Now for one of the scariest moments of my career.  Tuesday I heard a noise coming from the server.  My network admin said that it was a drive, but I should be fine to keep working until he could swap it out the next day.  Not long after, several hard drive lights started flashing red.  I tried to access the server, and in the root directory, I was greeted with, “0 bytes.  No files available.”  What!?  

It turns out that I didn’t lose anything.  One drive went bad, and after putting a new one in, everything went back to normal.  But this has me thinking I may need to add another RAID server to backup the one I already have.  I am also going to be keeping backup drives at off site locations.  No more taking chances.  I do not want to go through this again.

Even if you aren’t a professional photographer, it can be devastating to lose all of your personal pictures.   So many people have pictures on one drive, or on a disc.  Discs and drives go bad!  Always keep multiple copies of your data.  External hard drives are very affordable these days, so there are no excuses.  I seriously recommend taking the following steps to everyone.

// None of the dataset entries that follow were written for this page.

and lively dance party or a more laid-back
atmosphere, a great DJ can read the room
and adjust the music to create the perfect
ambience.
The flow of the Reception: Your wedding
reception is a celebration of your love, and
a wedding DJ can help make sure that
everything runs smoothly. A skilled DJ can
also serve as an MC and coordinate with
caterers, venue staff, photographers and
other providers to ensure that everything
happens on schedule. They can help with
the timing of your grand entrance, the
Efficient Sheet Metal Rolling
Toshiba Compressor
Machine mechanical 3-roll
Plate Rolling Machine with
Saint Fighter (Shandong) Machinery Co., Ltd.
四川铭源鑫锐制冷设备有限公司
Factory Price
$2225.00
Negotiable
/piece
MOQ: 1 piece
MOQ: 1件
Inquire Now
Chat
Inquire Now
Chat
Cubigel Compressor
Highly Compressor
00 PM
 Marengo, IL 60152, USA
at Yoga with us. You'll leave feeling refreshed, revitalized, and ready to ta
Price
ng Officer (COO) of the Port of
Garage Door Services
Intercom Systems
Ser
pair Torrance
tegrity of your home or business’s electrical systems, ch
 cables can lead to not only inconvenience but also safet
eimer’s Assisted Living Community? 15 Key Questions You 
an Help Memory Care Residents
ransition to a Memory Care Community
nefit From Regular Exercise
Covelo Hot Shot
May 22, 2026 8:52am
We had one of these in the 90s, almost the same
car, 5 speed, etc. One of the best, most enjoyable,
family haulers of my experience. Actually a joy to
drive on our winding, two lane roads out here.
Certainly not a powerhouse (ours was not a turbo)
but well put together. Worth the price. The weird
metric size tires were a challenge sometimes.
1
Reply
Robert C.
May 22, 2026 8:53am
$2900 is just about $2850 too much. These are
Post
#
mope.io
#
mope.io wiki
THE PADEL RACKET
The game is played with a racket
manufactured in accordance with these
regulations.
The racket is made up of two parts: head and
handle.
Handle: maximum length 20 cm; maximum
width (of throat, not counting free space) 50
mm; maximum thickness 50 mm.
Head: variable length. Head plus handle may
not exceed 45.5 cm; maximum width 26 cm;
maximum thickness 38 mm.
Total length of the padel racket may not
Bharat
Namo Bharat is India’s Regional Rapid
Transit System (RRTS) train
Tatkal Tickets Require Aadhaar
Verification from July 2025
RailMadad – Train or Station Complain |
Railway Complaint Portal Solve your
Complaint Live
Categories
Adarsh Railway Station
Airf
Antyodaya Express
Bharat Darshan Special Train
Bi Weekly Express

1: Keep your pictures organized by creating a filing system that makes sense.
2: Never store data on the C: drive.  If you need to reformat, or reinstall your OS, this can be a problem.  Have a separate drive for your data.
3: Backup your data!  Make sure that everything you save is on at least two different drives.  I do not recommend CD’s or DVD’s.  They go bad!
4: Keep a backup of your data at a second location.  This might be extreme for some people.  But if it’s your career, like it is mine, do it.

There you have it.  Please talk to your loved ones about the importance of using data protection.